Dataset entries
---+---
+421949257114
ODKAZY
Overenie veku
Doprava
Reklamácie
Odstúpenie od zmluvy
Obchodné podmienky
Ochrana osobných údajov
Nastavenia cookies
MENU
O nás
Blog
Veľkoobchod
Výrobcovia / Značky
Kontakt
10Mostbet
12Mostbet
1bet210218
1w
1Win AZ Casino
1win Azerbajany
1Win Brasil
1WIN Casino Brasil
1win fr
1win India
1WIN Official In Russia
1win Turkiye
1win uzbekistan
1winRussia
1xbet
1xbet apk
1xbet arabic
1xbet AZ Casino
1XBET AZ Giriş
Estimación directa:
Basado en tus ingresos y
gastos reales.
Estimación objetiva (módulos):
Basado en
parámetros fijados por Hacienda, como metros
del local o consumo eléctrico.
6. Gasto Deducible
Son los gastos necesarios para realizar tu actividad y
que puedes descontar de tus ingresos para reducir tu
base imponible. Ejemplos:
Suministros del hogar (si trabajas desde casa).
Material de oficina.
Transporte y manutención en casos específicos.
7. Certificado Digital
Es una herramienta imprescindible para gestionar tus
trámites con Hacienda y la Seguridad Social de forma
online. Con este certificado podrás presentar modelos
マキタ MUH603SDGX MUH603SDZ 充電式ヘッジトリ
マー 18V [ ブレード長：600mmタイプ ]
---+---
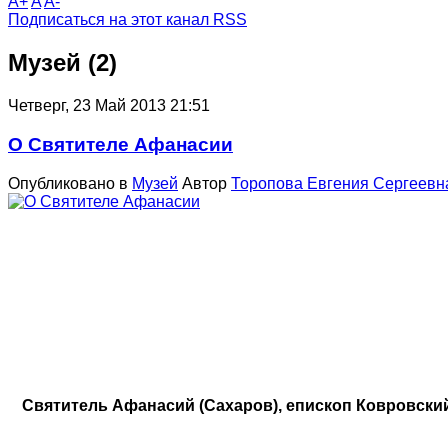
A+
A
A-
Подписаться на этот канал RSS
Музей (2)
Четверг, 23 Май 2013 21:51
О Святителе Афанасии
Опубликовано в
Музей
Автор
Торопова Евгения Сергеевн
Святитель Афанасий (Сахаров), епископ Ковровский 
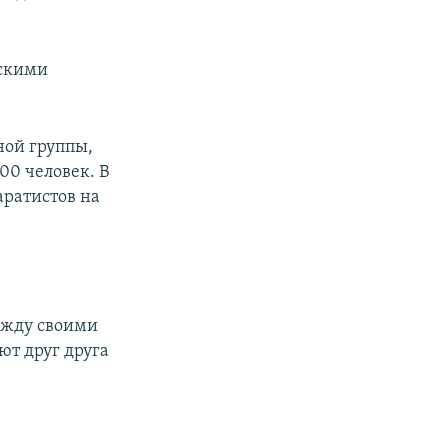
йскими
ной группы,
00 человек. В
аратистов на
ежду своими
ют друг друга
---+---
### Action item
All lines above with the word "Estimación" need to be reported.

### Answer area
Estimación directa:
Estimación objetiva (módulos):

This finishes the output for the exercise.